- [BRIEF]
Copy out each line below exactly as written.

- [THE DATA]
....

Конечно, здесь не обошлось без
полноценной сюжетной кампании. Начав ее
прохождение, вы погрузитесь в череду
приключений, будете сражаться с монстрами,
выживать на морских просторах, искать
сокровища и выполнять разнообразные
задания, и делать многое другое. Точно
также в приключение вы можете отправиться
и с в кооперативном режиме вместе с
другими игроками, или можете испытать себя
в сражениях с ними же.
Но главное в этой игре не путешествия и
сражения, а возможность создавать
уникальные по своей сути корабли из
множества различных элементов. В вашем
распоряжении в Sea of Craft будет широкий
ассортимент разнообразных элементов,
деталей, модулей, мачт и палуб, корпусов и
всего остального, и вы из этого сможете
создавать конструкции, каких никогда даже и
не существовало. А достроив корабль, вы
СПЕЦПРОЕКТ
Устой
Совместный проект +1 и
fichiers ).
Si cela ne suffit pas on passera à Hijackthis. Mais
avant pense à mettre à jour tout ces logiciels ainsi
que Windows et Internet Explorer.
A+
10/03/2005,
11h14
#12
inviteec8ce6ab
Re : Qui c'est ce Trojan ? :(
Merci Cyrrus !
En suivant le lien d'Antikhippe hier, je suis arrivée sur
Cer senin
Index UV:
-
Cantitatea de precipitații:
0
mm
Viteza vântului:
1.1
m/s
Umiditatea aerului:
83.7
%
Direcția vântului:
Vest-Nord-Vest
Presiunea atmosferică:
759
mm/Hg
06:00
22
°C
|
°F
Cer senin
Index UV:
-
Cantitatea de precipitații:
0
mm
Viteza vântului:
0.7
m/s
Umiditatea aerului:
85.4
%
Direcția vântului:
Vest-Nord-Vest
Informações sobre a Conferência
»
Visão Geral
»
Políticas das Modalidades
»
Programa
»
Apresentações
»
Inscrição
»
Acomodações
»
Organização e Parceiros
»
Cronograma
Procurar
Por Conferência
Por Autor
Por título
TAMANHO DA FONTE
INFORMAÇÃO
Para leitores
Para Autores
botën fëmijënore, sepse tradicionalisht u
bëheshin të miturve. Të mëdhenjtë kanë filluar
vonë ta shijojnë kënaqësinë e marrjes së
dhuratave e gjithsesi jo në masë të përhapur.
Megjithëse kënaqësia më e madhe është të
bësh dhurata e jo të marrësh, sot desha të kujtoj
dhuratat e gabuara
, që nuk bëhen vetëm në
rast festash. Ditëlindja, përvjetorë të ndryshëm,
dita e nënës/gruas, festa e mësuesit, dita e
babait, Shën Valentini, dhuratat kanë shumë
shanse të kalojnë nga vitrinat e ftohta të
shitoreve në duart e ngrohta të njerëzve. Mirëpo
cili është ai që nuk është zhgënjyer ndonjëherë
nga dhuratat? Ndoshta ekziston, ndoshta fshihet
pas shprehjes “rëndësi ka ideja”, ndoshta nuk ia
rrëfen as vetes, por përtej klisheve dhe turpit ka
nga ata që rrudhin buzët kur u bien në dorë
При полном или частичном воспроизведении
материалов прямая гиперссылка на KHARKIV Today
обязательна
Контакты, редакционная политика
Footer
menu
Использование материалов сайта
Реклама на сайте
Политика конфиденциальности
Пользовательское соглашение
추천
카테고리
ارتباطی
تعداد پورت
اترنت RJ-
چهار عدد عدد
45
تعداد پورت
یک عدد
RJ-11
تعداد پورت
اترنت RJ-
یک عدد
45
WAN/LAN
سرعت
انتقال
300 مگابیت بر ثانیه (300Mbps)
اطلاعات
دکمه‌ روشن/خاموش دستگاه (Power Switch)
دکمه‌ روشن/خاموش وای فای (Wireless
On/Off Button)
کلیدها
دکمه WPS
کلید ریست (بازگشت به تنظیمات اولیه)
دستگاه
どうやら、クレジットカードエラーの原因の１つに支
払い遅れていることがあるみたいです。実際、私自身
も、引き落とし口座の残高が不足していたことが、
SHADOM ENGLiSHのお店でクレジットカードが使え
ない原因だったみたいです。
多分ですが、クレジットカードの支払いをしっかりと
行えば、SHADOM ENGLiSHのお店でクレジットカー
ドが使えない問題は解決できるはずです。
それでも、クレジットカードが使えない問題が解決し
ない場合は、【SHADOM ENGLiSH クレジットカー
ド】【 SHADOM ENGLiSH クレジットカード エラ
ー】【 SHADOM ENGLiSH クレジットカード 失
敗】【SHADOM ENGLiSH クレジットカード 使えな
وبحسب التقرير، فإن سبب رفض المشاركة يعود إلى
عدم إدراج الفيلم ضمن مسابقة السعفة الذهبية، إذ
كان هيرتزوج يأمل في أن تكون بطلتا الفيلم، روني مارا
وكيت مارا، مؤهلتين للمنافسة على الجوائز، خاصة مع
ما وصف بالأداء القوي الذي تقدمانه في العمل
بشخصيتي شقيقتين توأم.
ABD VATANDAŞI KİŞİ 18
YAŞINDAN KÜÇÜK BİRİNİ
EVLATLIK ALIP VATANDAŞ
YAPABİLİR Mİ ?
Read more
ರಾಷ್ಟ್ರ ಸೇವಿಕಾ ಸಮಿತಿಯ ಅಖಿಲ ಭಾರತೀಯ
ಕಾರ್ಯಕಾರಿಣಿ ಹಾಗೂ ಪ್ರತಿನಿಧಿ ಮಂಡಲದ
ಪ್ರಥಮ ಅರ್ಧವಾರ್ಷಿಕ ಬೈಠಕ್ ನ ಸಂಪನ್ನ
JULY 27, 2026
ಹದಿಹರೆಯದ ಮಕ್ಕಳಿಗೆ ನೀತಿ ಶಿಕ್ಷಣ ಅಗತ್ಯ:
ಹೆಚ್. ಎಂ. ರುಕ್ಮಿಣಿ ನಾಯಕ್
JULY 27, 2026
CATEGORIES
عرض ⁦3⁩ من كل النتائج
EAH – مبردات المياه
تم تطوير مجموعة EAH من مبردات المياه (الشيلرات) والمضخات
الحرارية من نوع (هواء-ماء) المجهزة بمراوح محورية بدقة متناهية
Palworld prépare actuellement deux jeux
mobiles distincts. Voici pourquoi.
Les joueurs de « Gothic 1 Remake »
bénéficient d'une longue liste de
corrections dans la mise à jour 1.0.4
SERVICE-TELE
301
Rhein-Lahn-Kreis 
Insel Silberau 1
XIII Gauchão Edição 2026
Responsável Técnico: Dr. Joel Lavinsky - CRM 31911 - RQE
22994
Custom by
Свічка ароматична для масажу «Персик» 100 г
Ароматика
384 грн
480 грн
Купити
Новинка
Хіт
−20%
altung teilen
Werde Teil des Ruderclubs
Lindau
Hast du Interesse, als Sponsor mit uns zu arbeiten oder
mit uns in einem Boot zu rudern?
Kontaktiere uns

....

- [WRITTEN ANSWER]
Конечно, здесь не обошлось без
полноценной сюжетной кампании. Начав ее
прохождение, вы погрузитесь в череду
приключений, будете сражаться с монстрами,
выживать на морских просторах, искать
сокровища и выполнять разнообразные
задания, и делать многое другое. Точно
также в приключение вы можете отправиться
и с в кооперативном режиме вместе с
другими игроками, или можете испытать себя
в сражениях с ними же.
Но главное в этой игре не путешествия и
сражения, а возможность создавать
уникальные по своей сути корабли из
множества различных элементов. В вашем
распоряжении в Sea of Craft будет широкий
ассортимент разнообразных элементов,
деталей, модулей, мачт и палуб, корпусов и
всего остального, и вы из этого сможете
создавать конструкции, каких никогда даже и
не существовало. А достроив корабль, вы
СПЕЦПРОЕКТ
Устой
Совместный проект +1 и
fichiers ).
Si cela ne suffit pas on passera à Hijackthis. Mais
avant pense à mettre à jour tout ces logiciels ainsi
que Windows et Internet Explorer.
A+
10/03/2005,
11h14
#12
inviteec8ce6ab
Re : Qui c'est ce Trojan ? :(
Merci Cyrrus !
En suivant le lien d'Antikhippe hier, je suis arrivée sur
Cer senin
Index UV:
-
Cantitatea de precipitații:
0
mm
Viteza vântului:
1.1
m/s
Umiditatea aerului:
83.7
%
Direcția vântului:
Vest-Nord-Vest
Presiunea atmosferică:
759
mm/Hg
06:00
22
°C
|
°F
Cer senin
Index UV:
-
Cantitatea de precipitații:
0
mm
Viteza vântului:
0.7
m/s
Umiditatea aerului:
85.4
%
Direcția vântului:
Vest-Nord-Vest
Informações sobre a Conferência
»
Visão Geral
»
Políticas das Modalidades
»
Programa
»
Apresentações
»
Inscrição
»
Acomodações
»
Organização e Parceiros
»
Cronograma
Procurar
Por Conferência
Por Autor
Por título
TAMANHO DA FONTE
INFORMAÇÃO
Para leitores
Para Autores
botën fëmijënore, sepse tradicionalisht u
bëheshin të miturve. Të mëdhenjtë kanë filluar
vonë ta shijojnë kënaqësinë e marrjes së
dhuratave e gjithsesi jo në masë të përhapur.
Megjithëse kënaqësia më e madhe është të
bësh dhurata e jo të marrësh, sot desha të kujtoj
dhuratat e gabuara
, që nuk bëhen vetëm në
rast festash. Ditëlindja, përvjetorë të ndryshëm,
dita e nënës/gruas, festa e mësuesit, dita e
babait, Shën Valentini, dhuratat kanë shumë
shanse të kalojnë nga vitrinat e ftohta të
shitoreve në duart e ngrohta të njerëzve. Mirëpo
cili është ai që nuk është zhgënjyer ndonjëherë
nga dhuratat? Ndoshta ekziston, ndoshta fshihet
pas shprehjes “rëndësi ka ideja”, ndoshta nuk ia
rrëfen as vetes, por përtej klisheve dhe turpit ka
nga ata që rrudhin buzët kur u bien në dorë
При полном или частичном воспроизведении
материалов прямая гиперссылка на KHARKIV Today
обязательна
Контакты, редакционная политика
Footer
menu
Использование материалов сайта
Реклама на сайте
Политика конфиденциальности
Пользовательское соглашение
추천
카테고리
ارتباطی
تعداد پورت
اترنت RJ-
چهار عدد عدد
45
تعداد پورت
یک عدد
RJ-11
تعداد پورت
اترنت RJ-
یک عدد
45
WAN/LAN
سرعت
انتقال
300 مگابیت بر ثانیه (300Mbps)
اطلاعات
دکمه‌ روشن/خاموش دستگاه (Power Switch)
دکمه‌ روشن/خاموش وای فای (Wireless
On/Off Button)
کلیدها
دکمه WPS
کلید ریست (بازگشت به تنظیمات اولیه)
دستگاه
どうやら、クレジットカードエラーの原因の１つに支
払い遅れていることがあるみたいです。実際、私自身
も、引き落とし口座の残高が不足していたことが、
SHADOM ENGLiSHのお店でクレジットカードが使え
ない原因だったみたいです。
多分ですが、クレジットカードの支払いをしっかりと
行えば、SHADOM ENGLiSHのお店でクレジットカー
ドが使えない問題は解決できるはずです。
それでも、クレジットカードが使えない問題が解決し
ない場合は、【SHADOM ENGLiSH クレジットカー
ド】【 SHADOM ENGLiSH クレジットカード エラ
ー】【 SHADOM ENGLiSH クレジットカード 失
敗】【SHADOM ENGLiSH クレジットカード 使えな
وبحسب التقرير، فإن سبب رفض المشاركة يعود إلى
عدم إدراج الفيلم ضمن مسابقة السعفة الذهبية، إذ
كان هيرتزوج يأمل في أن تكون بطلتا الفيلم، روني مارا
وكيت مارا، مؤهلتين للمنافسة على الجوائز، خاصة مع
ما وصف بالأداء القوي الذي تقدمانه في العمل
بشخصيتي شقيقتين توأم.
ABD VATANDAŞI KİŞİ 18
YAŞINDAN KÜÇÜK BİRİNİ
EVLATLIK ALIP VATANDAŞ
YAPABİLİR Mİ ?
Read more
ರಾಷ್ಟ್ರ ಸೇವಿಕಾ ಸಮಿತಿಯ ಅಖಿಲ ಭಾರತೀಯ
ಕಾರ್ಯಕಾರಿಣಿ ಹಾಗೂ ಪ್ರತಿನಿಧಿ ಮಂಡಲದ
ಪ್ರಥಮ ಅರ್ಧವಾರ್ಷಿಕ ಬೈಠಕ್ ನ ಸಂಪನ್ನ
JULY 27, 2026
ಹದಿಹರೆಯದ ಮಕ್ಕಳಿಗೆ ನೀತಿ ಶಿಕ್ಷಣ ಅಗತ್ಯ:
ಹೆಚ್. ಎಂ. ರುಕ್ಮಿಣಿ ನಾಯಕ್
JULY 27, 2026
CATEGORIES
عرض ⁦3⁩ من كل النتائج
EAH – مبردات المياه
تم تطوير مجموعة EAH من مبردات المياه (الشيلرات) والمضخات
الحرارية من نوع (هواء-ماء) المجهزة بمراوح محورية بدقة متناهية
Palworld prépare actuellement deux jeux
mobiles distincts. Voici pourquoi.
Les joueurs de « Gothic 1 Remake »
bénéficient d'une longue liste de
corrections dans la mise à jour 1.0.4
SERVICE-TELE
301
Rhein-Lahn-Kreis 
Insel Silberau 1
XIII Gauchão Edição 2026
Responsável Técnico: Dr. Joel Lavinsky - CRM 31911 - RQE
22994
Custom by
Свічка ароматична для масажу «Персик» 100 г
Ароматика
384 грн
480 грн
Купити
Новинка
Хіт
−20%
altung teilen
Werde Teil des Ruderclubs
Lindau
Hast du Interesse, als Sponsor mit uns zu arbeiten oder
mit uns in einem Boot zu rudern?
Kontaktiere uns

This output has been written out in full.